BEGIN EXERCISE INPUTS
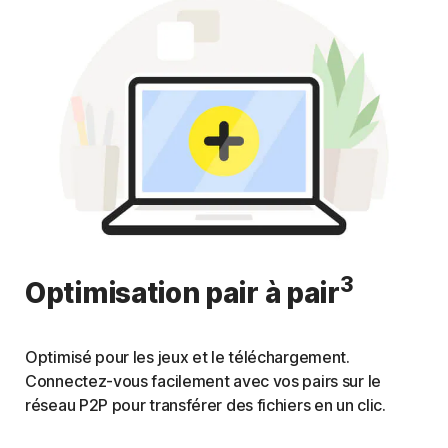
3
Optimisation pair à pair
Optimisé pour les jeux et le téléchargement.
Connectez-vous facilement avec vos pairs sur le
réseau P2P pour transférer des fichiers en un clic.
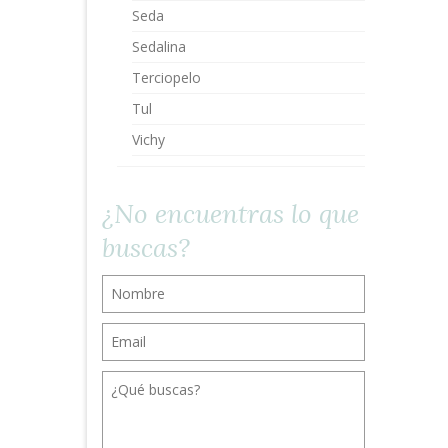
Seda
Sedalina
Terciopelo
Tul
Vichy
¿No encuentras lo que
buscas?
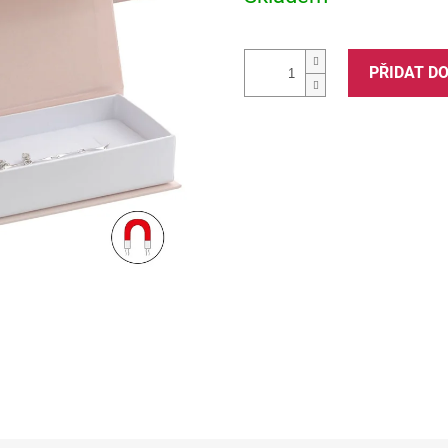
PŘIDAT D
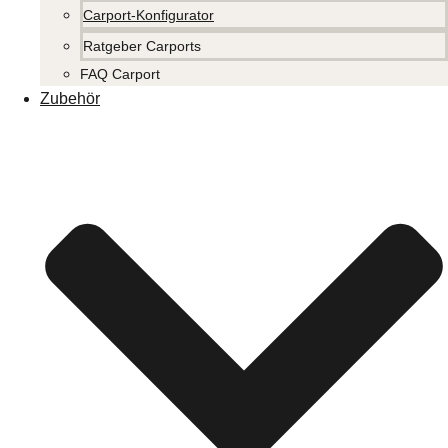
Carport-Konfigurator
Ratgeber Carports
FAQ Carport
Zubehör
END EXERCISE INPUTS
→ **REQUIRED WORK**:
Omitting the images, transcribe every record exactly.

→ **SOLUTION TO THIS PROBLEM**:
3
Optimisation pair à pair
Optimisé pour les jeux et le téléchargement.
Connectez-vous facilement avec vos pairs sur le
réseau P2P pour transférer des fichiers en un clic.
Seda
Sedalina
Terciopelo
Tul
Vichy
¿No encuentras lo que
buscas?
PŘIDAT D
Carport-Konfigurator
Ratgeber Carports
FAQ Carport
Zubehör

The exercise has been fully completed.